Culturally, its closest municipalities are São Gonçalo and Niterói, connected to them by the Niterói-Manilha highway. It is officially planned since the start of the last President Lula's and Governor Sérgio Cabral's terms to be further connected to them and to Rio de Janeiro's downtown by the Line 3 of the Rio de Janeiro Metro, that will have the first submarine tunnel ever built in Brazil.

It is geographically close to Rio de Janeiro's airport and a SuperVia train line, but the poor infrastructure dedicated to the cities of Magé, Guapimirim and Itaboraí creates a significant gap between this area and the Baixada Fluminense, so that it is much easier for one use them with the public transit/highway routes from Mangaratiba, many kilometers more away, and most people who want to drive west go for the São Gonçalo-Niterói-Rio de Janeiro route instead.

Itaboraí, 1956. National Archives of Brazil.

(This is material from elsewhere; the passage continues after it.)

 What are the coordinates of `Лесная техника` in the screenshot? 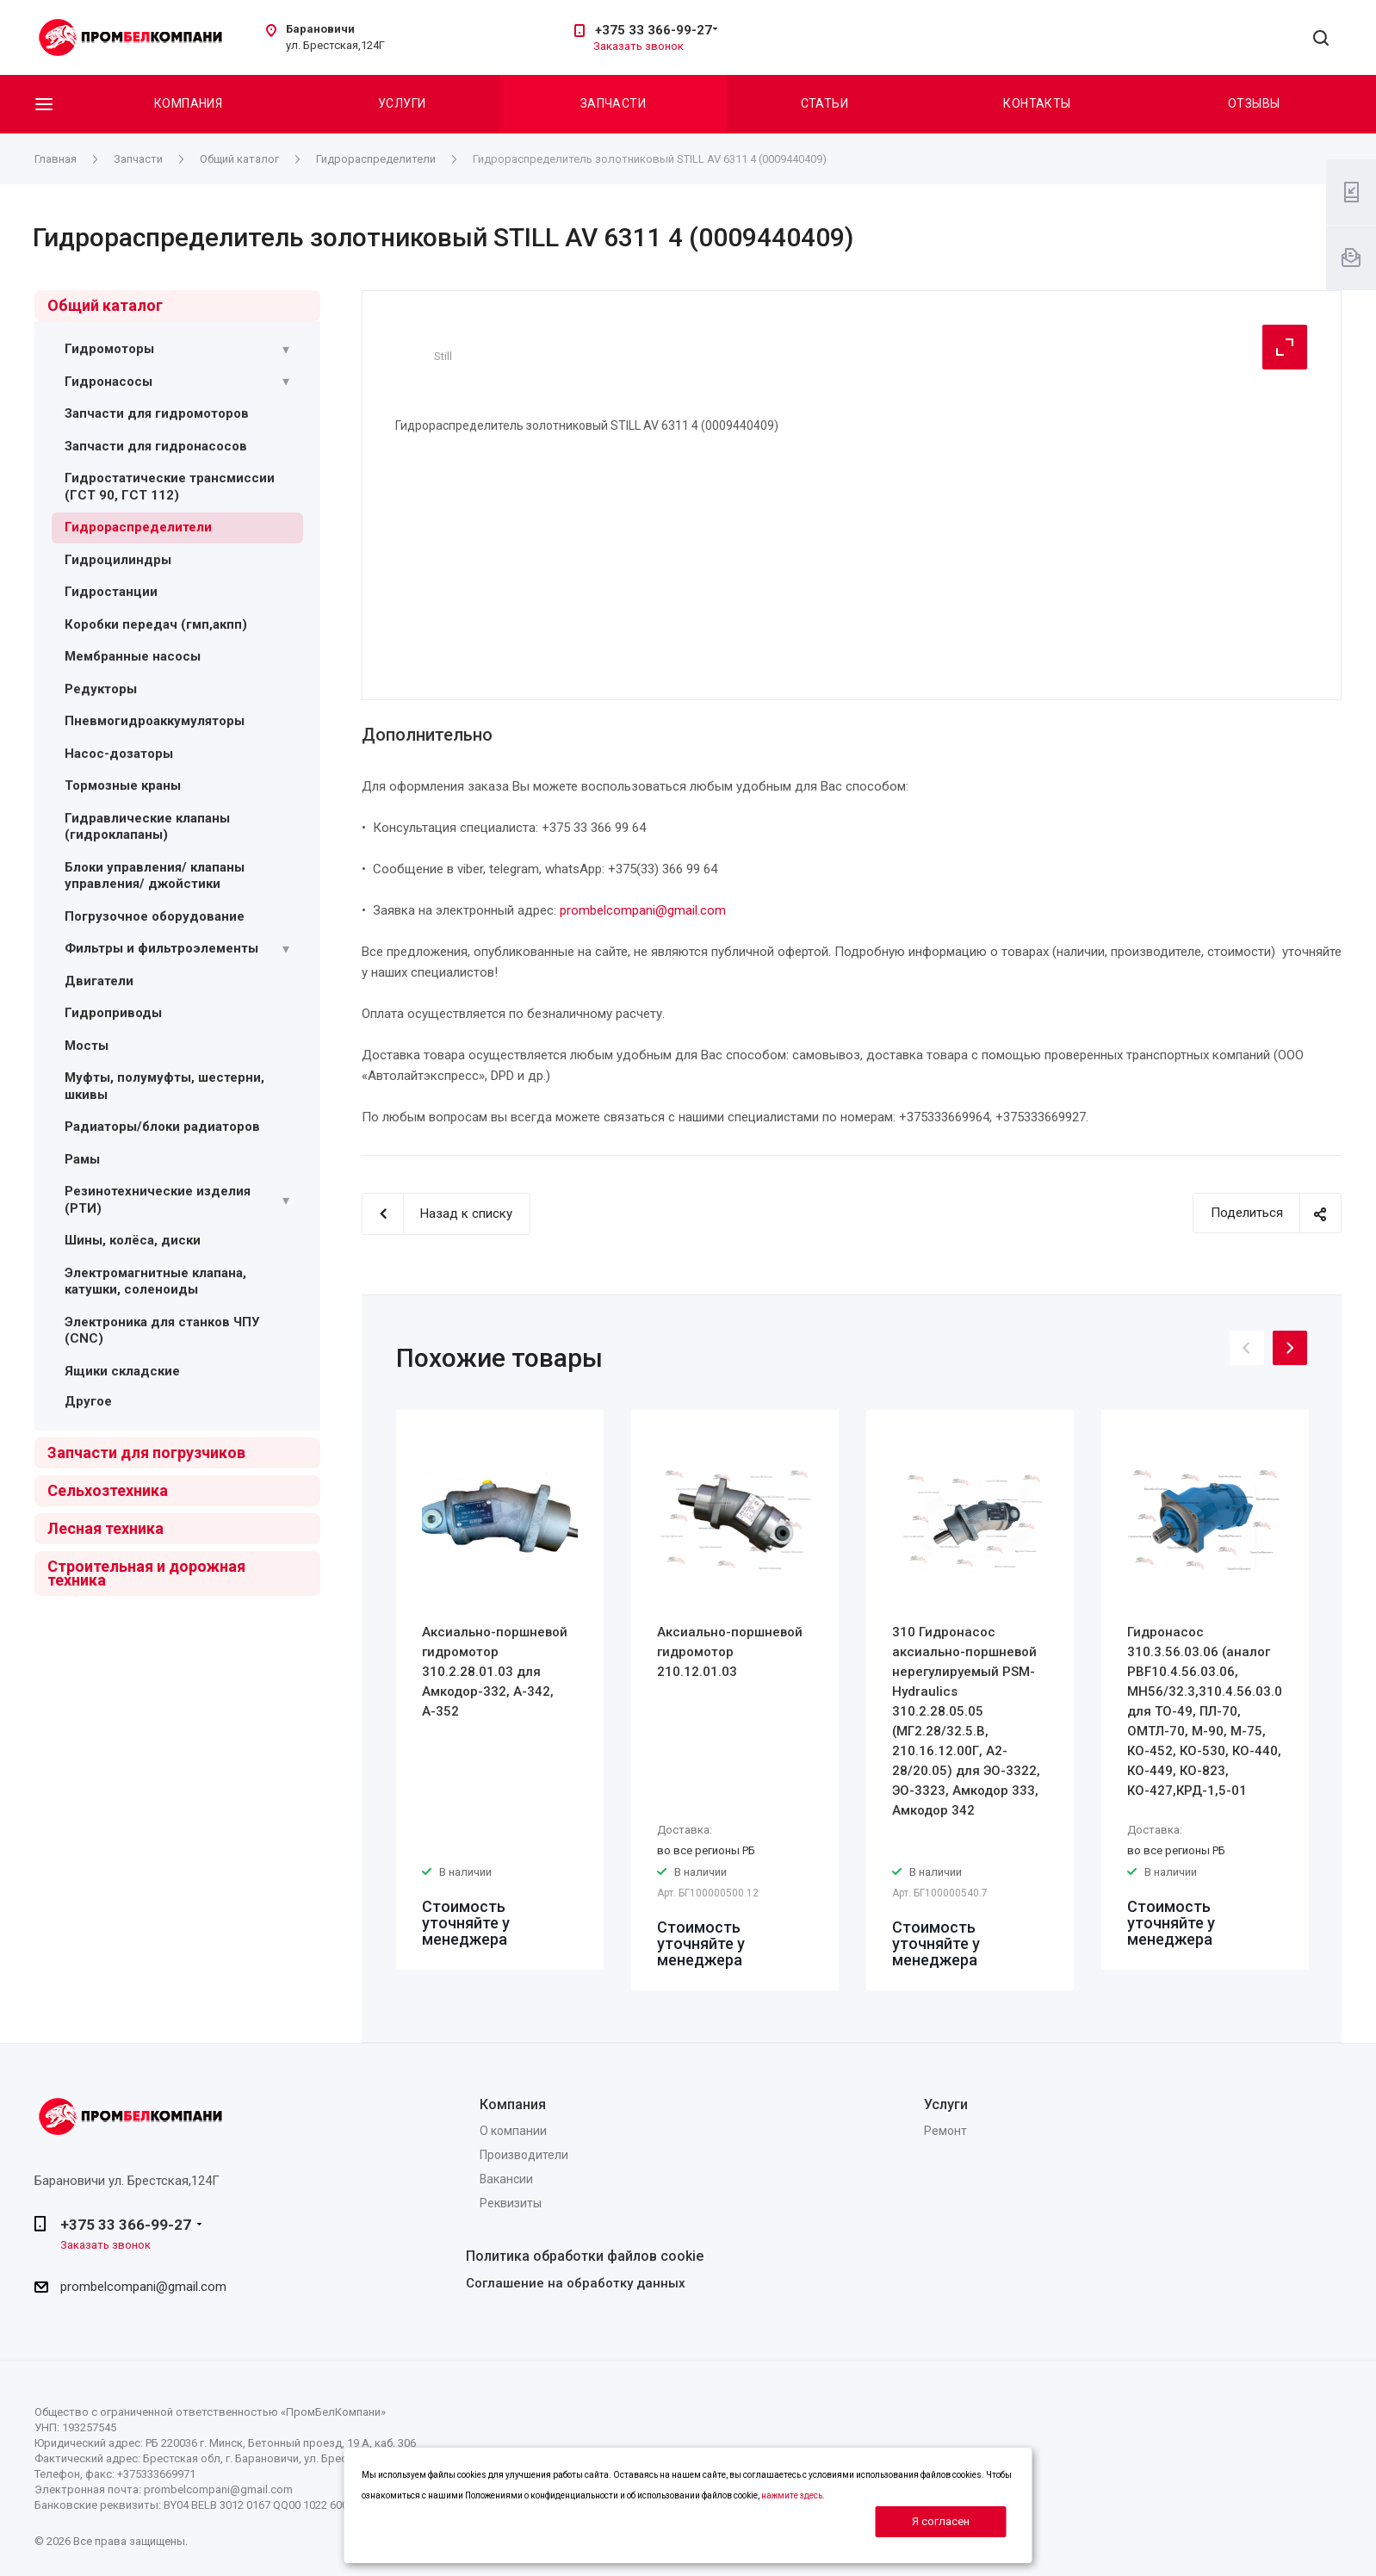 It's located at (105, 1528). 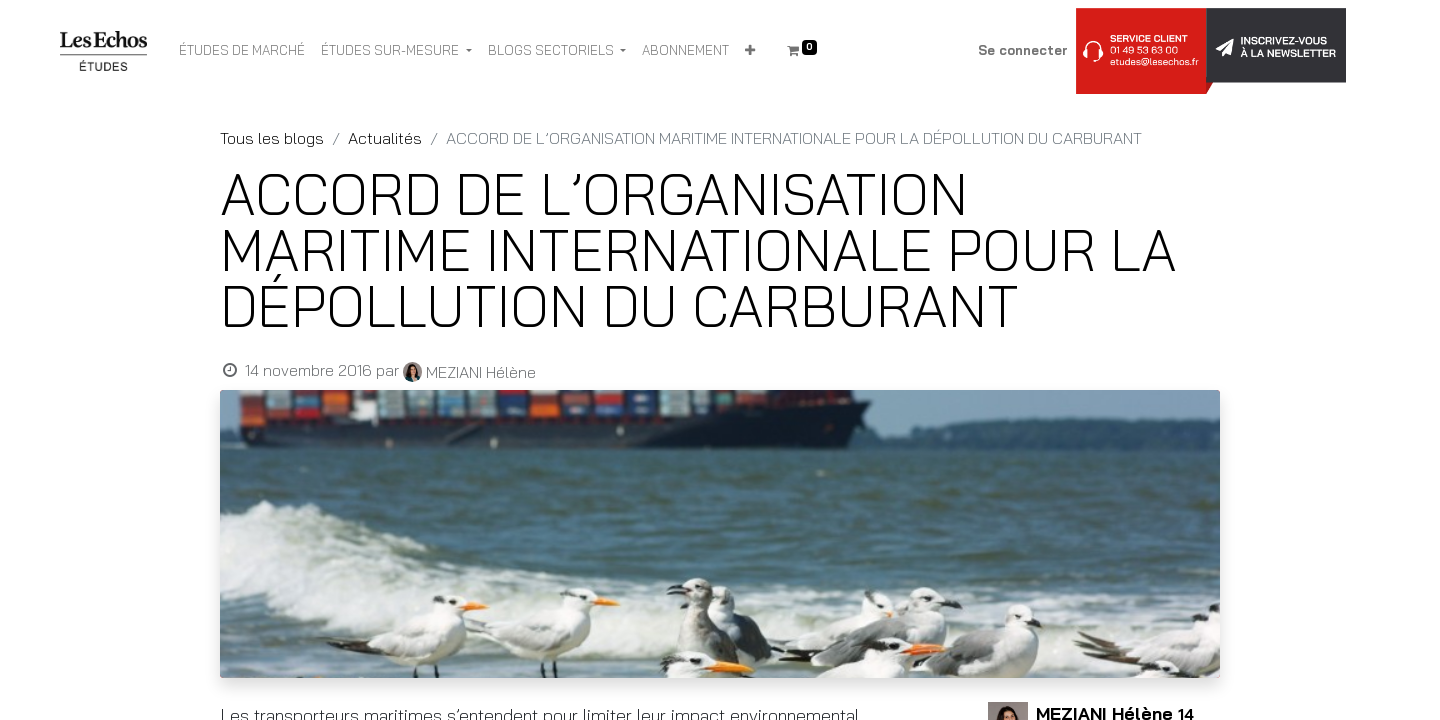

It borders counter-clockwise São Gonçalo, Maricá, Tanguá, Rio Bonito, Cachoeiras de Macacu and Guapimirim, the last five have tourism as the greatest source of their income. It has a small coastline, mostly representing mangrove on the shores of polluted rivers' ends, that even though is the most preserved of the Baía de Guanabara. Itaboraí has one of the fastest-growing economies of the metropolitan area of Rio de Janeiro since mid-2000s, related to the chemistry and petroleum industries, and the related civil construction, housing and services to accommodate the new wave of workers, but the infrastructure was not prepared for this, what resulted in the symptoms of overgrowth the city now sees.

The municipality contains part of the 19508 ha Bacia do Rio Macacu Environmental Protection Area, created in 2002.
It contains 36% of the 1,936 ha Guanabara Ecological Station, created in 2006.
It contains part of the Central Rio de Janeiro Atlantic Forest Mosaic of conservation units, created later in 2006.

The city is the namesake of the Itaboraian period.